I recently participated in a panel in which I was asked to provide a word of advice to new graduate students in the College Student Affairs program at Rutgers University. Maybe it was my stomach growling, or maybe I was prepared to be truly insightful, but my one word of advice was: “Lunch”.
What is it about lunch that makes me advocate so strongly for it? Having lunch serves many purposes aside from keeping my energy up and providing my body with nutrients. Here are my arguments for why it’s important to take time to smell the peanut butter and jelly sandwich.
Read up. Who says a “working lunch” has to take place at your desk, in front of your computer, answering e-mails? I often take a lunch break with a good book, many of which I consider to be a part of my professional development. My latest recommended reads include Drive by Daniel Pink, A New Culture of Learning by Douglas Thomas and John Seely Brown, and The Happiness Project by Gretchen Rubins. It’s professional development at little cost!

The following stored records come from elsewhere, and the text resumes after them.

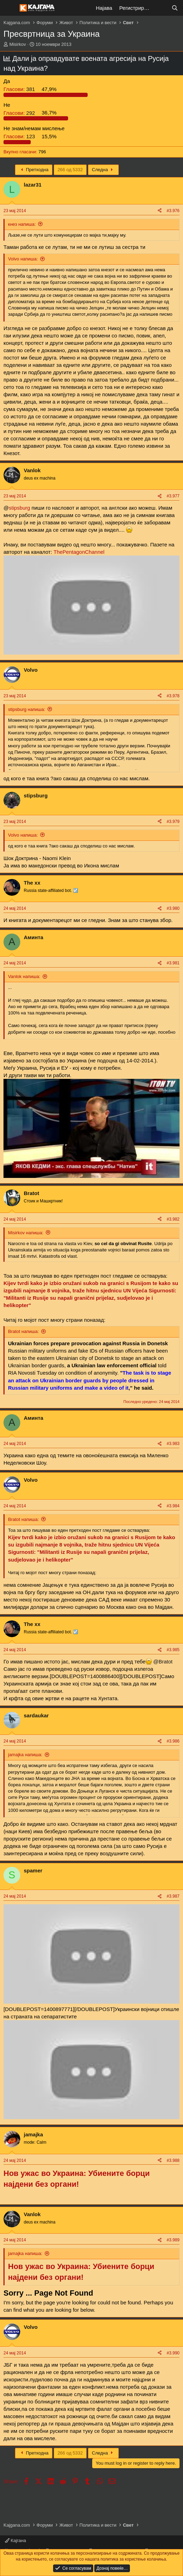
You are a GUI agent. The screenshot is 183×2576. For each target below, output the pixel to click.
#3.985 (173, 1649)
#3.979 (173, 821)
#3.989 (173, 2240)
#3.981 (173, 963)
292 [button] (19, 113)
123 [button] (19, 136)
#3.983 (173, 1443)
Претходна (34, 169)
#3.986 (173, 1741)
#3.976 (173, 210)
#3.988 (173, 2160)
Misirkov (17, 44)
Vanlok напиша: (24, 976)
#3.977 (173, 496)
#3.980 (173, 908)
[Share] (159, 211)
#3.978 (173, 695)
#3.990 (173, 2353)
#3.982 (173, 1219)
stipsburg (19, 508)
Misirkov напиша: (25, 1232)
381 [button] (19, 89)
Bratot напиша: (23, 1331)
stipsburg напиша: (26, 709)
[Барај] (175, 7)
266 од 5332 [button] (70, 169)
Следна (103, 169)
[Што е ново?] (161, 7)
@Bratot (163, 1661)
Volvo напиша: (23, 258)
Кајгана (15, 2540)
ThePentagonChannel (78, 552)
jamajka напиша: (25, 1754)
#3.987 (173, 1896)
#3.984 (173, 1505)
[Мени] (9, 8)
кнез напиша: (22, 224)
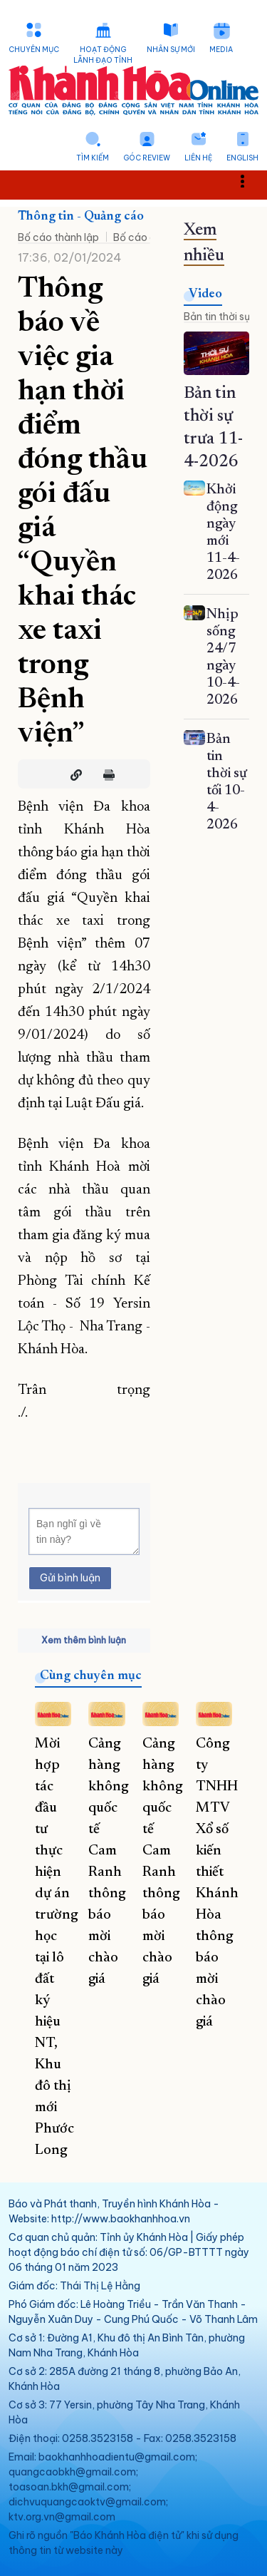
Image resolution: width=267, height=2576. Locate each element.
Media (221, 49)
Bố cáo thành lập (58, 237)
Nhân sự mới (171, 49)
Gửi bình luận (70, 1577)
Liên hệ (198, 158)
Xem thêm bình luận (83, 1640)
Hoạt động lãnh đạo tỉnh (102, 55)
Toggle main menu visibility (250, 181)
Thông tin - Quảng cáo (81, 216)
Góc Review (146, 158)
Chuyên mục (34, 49)
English (242, 158)
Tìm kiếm (92, 158)
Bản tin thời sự (217, 316)
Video (205, 294)
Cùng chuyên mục (91, 1676)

Network. There are few things I love more than having a great lunch date. Are you planning to run some ideas by a colleague for an upcoming training? Brainstorming ways to get involved with a student affairs conference? Meeting up with colleagues outside of student affairs? These are just three of the reasons why I’ve set up lunch dates, and all of them have been worthwhile. Just make sure that you’re up front about whether you are buying or bringing your food – things can get awkward if one person is eating a homemade snack and the other is eating a heaping portion of burgers and fries.
Brown bag it. Many professional development opportunities come in the form of a “brown bag” discussion on topics like student supervision, higher education law, and assessment (we’ve done all of these at Rutgers, and recently). Consider hosting a brown bag lunch in order to get feedback from colleagues on a recent program or event – treat it like an informal focus group.
Refresh and recharge. The end of August is the most stressful time of year, and lunch can be the saving grace for student affairs professionals. Leave the office or take a walk with someone just to shake off the stress of the day. Taking a break is the simplest thing you can do to improve the quality of your work.
Do you look forward to the clock striking 12? From burritos to Lean Cuisines, lunch is about more than just the food.